Обсуждение онтологии отечественной культуры встречается с кажущейся трудностью многоплановости, полисоставности её природы и заложенных в ней смыслов. Речь идёт не о привычном противопоставлении мировоззренческих систем славянского язычества и пришедшего на Русь византийского христианства[39]. Такая проблема действительно существует и её вполне конкретное культурно-историческое решение, как представляется, зависит от соотношения – в рамках единой культурной матрицы, – как минимум двух «культурноисторических моделей познания» и действия. Думается, в отечественной культуре нашли своё воплощение: а) софиологическая; б) пневмическая (точнее – пневматологическая) и как фоновая, в) эйдетическая модели развития и функционирования цивилизации.

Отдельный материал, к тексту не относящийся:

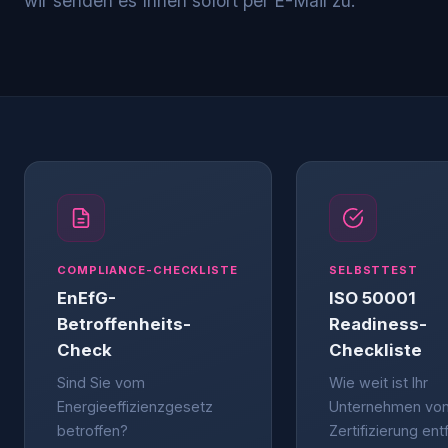
wir senden es Ihnen sofort per E-Mail zu.
COMPLIANCE-CHECKLISTE
SELBSTTEST
EnEfG-
ISO 50001
Betroffenheits-
Readiness-
Check
Checkliste
Sind Sie vom
Wie weit ist Ihr
Energieeffizienzgesetz
Unternehmen von
betroffen?
Zertifizierung ent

У С. Б. Крымского софиологическая модель описывается как такая модель, где происходит систематизация (упорядочивание) элементов мира Словом, следовательно, мир должен восприниматься как текст с заложенной в нём божественной мудростью. София здесь предстаёт структурой, соединяющей Творца, творчество и тварь (В.Н. Топоров). Человек – икона Божья, свидетельство о вечной жизни в пределах тварного бытия. В свою очередь Иисус Христос – богочеловек, являющийся «ключом к пониманию икон, софийности и предназначения человека»[40], и Логосом, идентифицирующим человека с Божественным. Пневмическая же модель отсылает к новоевропейскому субъективистскому «прочтению» функций духа и духовной активности субъекта:
…дух рассматривается не как Абсолют, трансцендентный Бог, но как обретение человеком самого себя, как его свободная душа[41].

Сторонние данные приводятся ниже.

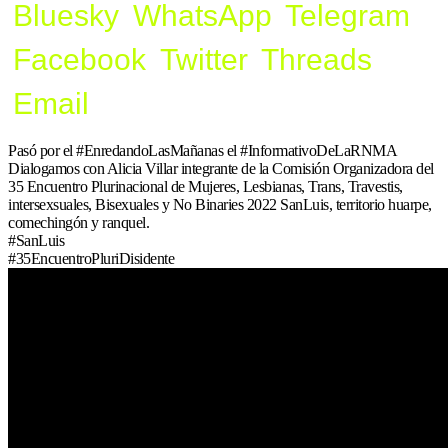
Bluesky
WhatsApp
Telegram
Facebook
Twitter
Threads
Email
Pasó por el #EnredandoLasMañanas el #InformativoDeLaRNMA
Dialogamos con Alicia Villar integrante de la Comisión Organizadora del
35 Encuentro Plurinacional de Mujeres, Lesbianas, Trans, Travestis,
intersexsuales, Bisexuales y No Binaries 2022 SanLuis, territorio huarpe,
comechingón y ranquel.
#SanLuis
#35EncuentroPluriDisidente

При этом субъект культурной деятельности делается «духоносным» тогда, когда в нём пробуждаются страсти и жажда общественных деяний. Ренессанс, Реформация, Просвещение и связанные с ними социальные катаклизмы корреспондируют с этой парадигмой, призванной «одухотворить и освятить человека». Разумеется, с такой постановкой задачи (модель правдивее было бы назвать психолого-медитативной) согласиться нельзя, как нельзя поставить знак тождества между святоотеческой установкой на обожение (бегоогф и добычей разумом «естественного света» (Р. Декарт).
Поэтому далее, совершая коррекцию этого взгляда, мы будем говорить о пневматологии отечественной культуры, которая богословски раскрывается в святоотеческих творениях, а философски – в трудах русских религиозных мыслителей. Притом здесь пневматологическая интерпретация базируется не на установках просвещенческой социальной философии, «феноменологии духа» Гегеля или романтической форсированной конкретике отчуждённой индивидуальности. Пневматология культуры – это дискурс о ней, осуществляемый с позиций православного философствования, «живознания», и стремящийся, по завету старших славянофилов, к цельному знанию.